**Work instruction:**
An exact copy of the listing is what is needed; please output it in full.

**Task material:**

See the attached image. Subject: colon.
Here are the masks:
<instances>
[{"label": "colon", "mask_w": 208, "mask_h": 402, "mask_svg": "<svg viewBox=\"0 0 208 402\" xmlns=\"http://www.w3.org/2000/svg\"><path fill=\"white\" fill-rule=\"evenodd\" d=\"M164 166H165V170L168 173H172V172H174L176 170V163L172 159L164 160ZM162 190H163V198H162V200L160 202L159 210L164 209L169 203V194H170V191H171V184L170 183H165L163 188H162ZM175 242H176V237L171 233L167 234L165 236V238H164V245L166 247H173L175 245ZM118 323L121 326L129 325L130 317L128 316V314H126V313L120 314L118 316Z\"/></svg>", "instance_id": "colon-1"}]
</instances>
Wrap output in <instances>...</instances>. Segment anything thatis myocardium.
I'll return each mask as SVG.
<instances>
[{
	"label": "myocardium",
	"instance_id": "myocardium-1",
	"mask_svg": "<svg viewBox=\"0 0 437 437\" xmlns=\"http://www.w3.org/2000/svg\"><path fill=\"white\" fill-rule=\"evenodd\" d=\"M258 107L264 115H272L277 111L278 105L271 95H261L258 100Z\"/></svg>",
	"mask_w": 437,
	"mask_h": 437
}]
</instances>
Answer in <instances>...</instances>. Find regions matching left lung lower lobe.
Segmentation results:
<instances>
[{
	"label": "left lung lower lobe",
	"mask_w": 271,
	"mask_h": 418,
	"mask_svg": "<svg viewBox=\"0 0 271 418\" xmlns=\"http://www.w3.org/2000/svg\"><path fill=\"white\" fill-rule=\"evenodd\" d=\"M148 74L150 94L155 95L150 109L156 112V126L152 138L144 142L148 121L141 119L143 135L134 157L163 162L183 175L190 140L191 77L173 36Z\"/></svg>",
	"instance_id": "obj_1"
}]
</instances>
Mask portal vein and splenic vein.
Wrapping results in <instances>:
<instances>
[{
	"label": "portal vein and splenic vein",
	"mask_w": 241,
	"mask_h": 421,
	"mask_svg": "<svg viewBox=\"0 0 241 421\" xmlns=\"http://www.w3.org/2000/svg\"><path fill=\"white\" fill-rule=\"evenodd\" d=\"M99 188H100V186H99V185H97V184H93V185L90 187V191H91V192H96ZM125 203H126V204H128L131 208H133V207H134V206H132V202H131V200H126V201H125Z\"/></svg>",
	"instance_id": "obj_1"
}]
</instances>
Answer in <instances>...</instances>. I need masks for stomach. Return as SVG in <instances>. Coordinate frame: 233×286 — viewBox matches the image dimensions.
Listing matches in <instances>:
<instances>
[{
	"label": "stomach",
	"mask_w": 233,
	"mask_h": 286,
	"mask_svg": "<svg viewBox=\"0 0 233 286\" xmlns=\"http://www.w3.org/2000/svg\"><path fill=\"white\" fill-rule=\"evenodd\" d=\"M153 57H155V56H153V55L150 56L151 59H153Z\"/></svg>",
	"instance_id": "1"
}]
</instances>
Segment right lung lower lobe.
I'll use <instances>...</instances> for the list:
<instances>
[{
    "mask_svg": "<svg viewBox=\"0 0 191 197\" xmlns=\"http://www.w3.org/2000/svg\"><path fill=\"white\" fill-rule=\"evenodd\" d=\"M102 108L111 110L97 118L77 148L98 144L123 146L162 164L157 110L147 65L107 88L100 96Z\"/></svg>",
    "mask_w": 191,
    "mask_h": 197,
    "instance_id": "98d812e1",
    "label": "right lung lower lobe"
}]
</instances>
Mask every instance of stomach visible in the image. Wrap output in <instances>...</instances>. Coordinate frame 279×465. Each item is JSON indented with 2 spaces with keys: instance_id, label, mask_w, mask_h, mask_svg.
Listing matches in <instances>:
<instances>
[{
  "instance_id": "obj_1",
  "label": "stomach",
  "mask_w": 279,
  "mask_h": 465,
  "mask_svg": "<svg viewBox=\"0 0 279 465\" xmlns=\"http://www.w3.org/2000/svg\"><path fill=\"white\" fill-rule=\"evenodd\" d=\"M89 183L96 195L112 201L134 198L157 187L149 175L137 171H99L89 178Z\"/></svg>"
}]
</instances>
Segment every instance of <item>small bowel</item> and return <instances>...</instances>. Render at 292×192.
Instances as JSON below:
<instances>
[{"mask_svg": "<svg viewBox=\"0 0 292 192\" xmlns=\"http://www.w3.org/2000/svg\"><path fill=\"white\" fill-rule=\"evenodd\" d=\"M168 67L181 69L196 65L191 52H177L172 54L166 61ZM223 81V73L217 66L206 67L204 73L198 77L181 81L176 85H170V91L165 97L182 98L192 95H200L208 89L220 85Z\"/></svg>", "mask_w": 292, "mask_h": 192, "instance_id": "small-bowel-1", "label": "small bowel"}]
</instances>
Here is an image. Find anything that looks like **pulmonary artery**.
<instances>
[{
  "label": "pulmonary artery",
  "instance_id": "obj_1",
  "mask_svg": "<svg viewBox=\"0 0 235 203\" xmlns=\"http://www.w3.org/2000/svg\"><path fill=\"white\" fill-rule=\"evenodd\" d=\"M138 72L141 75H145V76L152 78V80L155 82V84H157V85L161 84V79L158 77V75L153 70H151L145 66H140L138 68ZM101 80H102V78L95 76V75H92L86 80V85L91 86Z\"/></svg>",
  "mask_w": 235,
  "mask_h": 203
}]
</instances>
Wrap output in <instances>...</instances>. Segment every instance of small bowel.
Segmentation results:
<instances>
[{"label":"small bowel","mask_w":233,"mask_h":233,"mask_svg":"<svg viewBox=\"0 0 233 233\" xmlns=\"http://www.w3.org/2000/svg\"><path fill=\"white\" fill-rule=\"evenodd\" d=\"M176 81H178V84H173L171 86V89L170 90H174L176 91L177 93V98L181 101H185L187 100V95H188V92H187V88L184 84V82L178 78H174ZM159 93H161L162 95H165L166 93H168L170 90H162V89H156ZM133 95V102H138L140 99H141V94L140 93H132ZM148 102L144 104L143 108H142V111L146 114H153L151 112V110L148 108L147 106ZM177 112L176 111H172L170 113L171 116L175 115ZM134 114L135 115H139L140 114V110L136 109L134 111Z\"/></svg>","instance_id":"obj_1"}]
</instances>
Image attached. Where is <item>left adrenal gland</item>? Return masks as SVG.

**Response to this task:**
See the attached image. Subject: colon.
Here are the masks:
<instances>
[{"label": "colon", "mask_w": 208, "mask_h": 402, "mask_svg": "<svg viewBox=\"0 0 208 402\" xmlns=\"http://www.w3.org/2000/svg\"><path fill=\"white\" fill-rule=\"evenodd\" d=\"M164 166H165V170L168 173H172V172H174L176 170V163L172 159L164 160ZM162 190H163V198H162V200L160 202L159 210L164 209L169 203V194H170V191H171V184L170 183H165L163 188H162ZM175 242H176V237L171 233L167 234L165 236V238H164V245L166 247H173L175 245ZM118 323L121 326L129 325L130 317L128 316V314H126V313L120 314L118 316Z\"/></svg>", "instance_id": "colon-1"}]
</instances>
Wrap output in <instances>...</instances>. Segment anything thatis myocardium.
I'll return each mask as SVG.
<instances>
[{
	"label": "myocardium",
	"instance_id": "myocardium-1",
	"mask_svg": "<svg viewBox=\"0 0 437 437\" xmlns=\"http://www.w3.org/2000/svg\"><path fill=\"white\" fill-rule=\"evenodd\" d=\"M258 107L264 115H272L277 111L278 105L271 95H261L258 100Z\"/></svg>",
	"mask_w": 437,
	"mask_h": 437
}]
</instances>
Answer in <instances>...</instances>. Find regions matching left lung lower lobe.
Segmentation results:
<instances>
[{
	"label": "left lung lower lobe",
	"mask_w": 271,
	"mask_h": 418,
	"mask_svg": "<svg viewBox=\"0 0 271 418\" xmlns=\"http://www.w3.org/2000/svg\"><path fill=\"white\" fill-rule=\"evenodd\" d=\"M148 74L150 94L155 95L150 109L156 112V126L152 138L144 142L148 121L141 119L143 135L134 157L163 162L183 175L190 140L191 77L173 36Z\"/></svg>",
	"instance_id": "obj_1"
}]
</instances>
Mask portal vein and splenic vein.
Wrapping results in <instances>:
<instances>
[{
	"label": "portal vein and splenic vein",
	"mask_w": 241,
	"mask_h": 421,
	"mask_svg": "<svg viewBox=\"0 0 241 421\" xmlns=\"http://www.w3.org/2000/svg\"><path fill=\"white\" fill-rule=\"evenodd\" d=\"M99 188H100V186H99V185H97V184H93V185L90 187V191H91V192H96ZM125 203H126V204H128L131 208H133V207H134V206H132V202H131V200H126V201H125Z\"/></svg>",
	"instance_id": "obj_1"
}]
</instances>
Answer in <instances>...</instances>. I need masks for stomach. Return as SVG in <instances>. Coordinate frame: 233×286 — viewBox matches the image dimensions.
Listing matches in <instances>:
<instances>
[{
	"label": "stomach",
	"mask_w": 233,
	"mask_h": 286,
	"mask_svg": "<svg viewBox=\"0 0 233 286\" xmlns=\"http://www.w3.org/2000/svg\"><path fill=\"white\" fill-rule=\"evenodd\" d=\"M153 57H155V56H153V55L150 56L151 59H153Z\"/></svg>",
	"instance_id": "1"
}]
</instances>
Segment right lung lower lobe.
I'll use <instances>...</instances> for the list:
<instances>
[{
    "mask_svg": "<svg viewBox=\"0 0 191 197\" xmlns=\"http://www.w3.org/2000/svg\"><path fill=\"white\" fill-rule=\"evenodd\" d=\"M102 108L111 110L97 118L77 148L98 144L123 146L162 164L157 110L147 65L107 88L100 96Z\"/></svg>",
    "mask_w": 191,
    "mask_h": 197,
    "instance_id": "98d812e1",
    "label": "right lung lower lobe"
}]
</instances>
Mask every instance of stomach visible in the image. Wrap output in <instances>...</instances>. Coordinate frame 279×465. Each item is JSON indented with 2 spaces with keys: instance_id, label, mask_w, mask_h, mask_svg.
Listing matches in <instances>:
<instances>
[{
  "instance_id": "obj_1",
  "label": "stomach",
  "mask_w": 279,
  "mask_h": 465,
  "mask_svg": "<svg viewBox=\"0 0 279 465\" xmlns=\"http://www.w3.org/2000/svg\"><path fill=\"white\" fill-rule=\"evenodd\" d=\"M89 183L96 195L112 201L134 198L157 187L149 175L137 171H99L89 178Z\"/></svg>"
}]
</instances>
Segment every instance of <item>small bowel</item> and return <instances>...</instances>. Render at 292×192.
Instances as JSON below:
<instances>
[{"mask_svg": "<svg viewBox=\"0 0 292 192\" xmlns=\"http://www.w3.org/2000/svg\"><path fill=\"white\" fill-rule=\"evenodd\" d=\"M168 67L181 69L196 65L191 52H177L172 54L166 61ZM223 81V73L217 66L206 67L204 73L198 77L181 81L176 85H170V91L165 97L182 98L192 95H200L208 89L220 85Z\"/></svg>", "mask_w": 292, "mask_h": 192, "instance_id": "small-bowel-1", "label": "small bowel"}]
</instances>
Here is an image. Find anything that looks like **pulmonary artery**.
<instances>
[{
  "label": "pulmonary artery",
  "instance_id": "obj_1",
  "mask_svg": "<svg viewBox=\"0 0 235 203\" xmlns=\"http://www.w3.org/2000/svg\"><path fill=\"white\" fill-rule=\"evenodd\" d=\"M138 72L141 75H145V76L152 78V80L155 82V84H157V85L161 84V79L158 77V75L153 70H151L145 66H140L138 68ZM101 80H102V78L95 76V75H92L86 80V85L91 86Z\"/></svg>",
  "mask_w": 235,
  "mask_h": 203
}]
</instances>
Wrap output in <instances>...</instances>. Segment every instance of small bowel.
Segmentation results:
<instances>
[{"label":"small bowel","mask_w":233,"mask_h":233,"mask_svg":"<svg viewBox=\"0 0 233 233\" xmlns=\"http://www.w3.org/2000/svg\"><path fill=\"white\" fill-rule=\"evenodd\" d=\"M176 81H178V84H173L171 86V89L170 90H174L176 91L177 93V98L181 101H185L187 100V95H188V92H187V88L184 84V82L178 78H174ZM159 93H161L162 95H165L166 93H168L170 90H162V89H156ZM133 95V102H138L140 99H141V94L140 93H132ZM148 102L144 104L143 108H142V111L146 114H153L151 112V110L148 108L147 106ZM177 112L176 111H172L170 113L171 116L175 115ZM134 114L135 115H139L140 114V110L136 109L134 111Z\"/></svg>","instance_id":"obj_1"}]
</instances>
Image attached. Where is <item>left adrenal gland</item>? Return masks as SVG.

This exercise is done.